Gli sport chiamati in causa sono il basket con l’Nba, il football con la Nfl e il baseball con la Mlb, che hanno iniziato una lotta in cui non intendono affatto cedere, rischiando di far vacillare la posizione del politico che già di recente non gode più dei favori di tutti.

Tutto è iniziato il 22 settembre quando Trump, durante un comizio in Alabama, ha parlato dei giocatori neri di football che si inginocchiano per protesta durante l’inno nazionale prima delle partite, attaccandoli molto duramente. Ha detto che la protesta è una mancanza di rispetto per gli Stati Uniti e che sarebbe bellissimo vedere i proprietari delle squadre dire:

Portate quel figlio di puttana fuori dal campo, fuori, è licenziato

Già da un po’ di tempo, infatti, è in atto una forma di protesta a favore delle minoranze etniche che si esprime proprio nel momento in cui viene cantato l’inno nazionale. I giocatori si rifiutano di cantare e preferiscono rimanere in ginocchio per tutta la sua durata.
Le parole di Trump sono state molto forti: per lui è inaccettabile un comportamento simile e deve avere come conseguenza il licenziamento immediato del giocatore!

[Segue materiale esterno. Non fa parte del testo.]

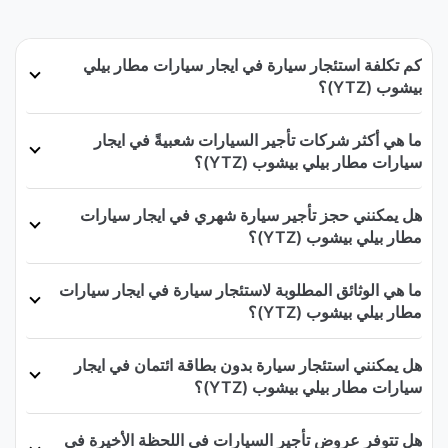
كم تكلفة استئجار سيارة في ايجار سيارات مطار بيلي
بيشوب (YTZ)؟
ما هي أكثر شركات تأجير السيارات شعبيةً في ايجار
سيارات مطار بيلي بيشوب (YTZ)؟
هل يمكنني حجز تأجير سيارة شهري في ايجار سيارات
مطار بيلي بيشوب (YTZ)؟
ما هي الوثائق المطلوبة لاستئجار سيارة في ايجار سيارات
مطار بيلي بيشوب (YTZ)؟
هل يمكنني استئجار سيارة بدون بطاقة ائتمان في ايجار
سيارات مطار بيلي بيشوب (YTZ)؟
هل تتوفر عروض تأجير السيارات في اللحظة الأخيرة في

Com’era prevedibile la reazione è stata istantanea e forse ancora più grande di quanto il presidente stesso poteva immaginare. Gli sportivi sono tutti uniti nel mantenere attiva questa protesta che sta raggiungendo altissimi livelli e coinvolgendo atleti di punta, come Bruce Maxwell, della squadra degli Oakland Athletics, che è stato uno dei primi a mettersi in ginocchio mentre suonava l’inno americano.

 

Anche i giocatori di Nba non si tirano fuori da questa polemica, anzi possiedono un posto in prima fila dopo la revoca dell’invito di Trump alla casa Bianca, che doveva celebrare la vittoria del campionato dei Golden State Warriors. Pare che il presidente non abbia gradito le dichiarazioni dei giocatori in merito alla questione.
La manifestazione contro Donald Trump raggiunge il suo culmine quando nello stadio di Wembley, a Londra, i giocatori dei Jacksonville Jaguars e dei Baltimore Ravens hanno deciso di mettersi tutti in ginocchio, per sfidare il loro presidente.

Ma la protesta ha coinvolto proprio tutti: non solo gli atleti si sono inginocchiati, ma lo hanno fatto anche tutte le persone che fanno parte del loro team. L’idea di dare una lezione morale a Trump non è arrivata solo nello stadio londinese ma ha percorso un po’ tutti gli stadi che vedevano le loro squadre coinvolte in partite più o meno importanti.

Lo slogan che accomuna tutti è lo stesso:

…e ora licenziateci tutti!

Ma queste proteste non fanno che accrescere ora dopo ora le ire del Primo cittadino americano che non demorde, anzi ribadisce ancora una volta che questi giocatori sono irrispettosi e meritano di andarsene a casa.>
Il mondo dello sport è fortemente amareggiato per la situazione che si è venuta a creare, perché suo malgrado è stato coinvolto in una lotta di interessi politici che rischia di dividerlo. Al momento, però, si mostra molto unito contro un presidenzialismo rigido e discriminante che non intende accettare.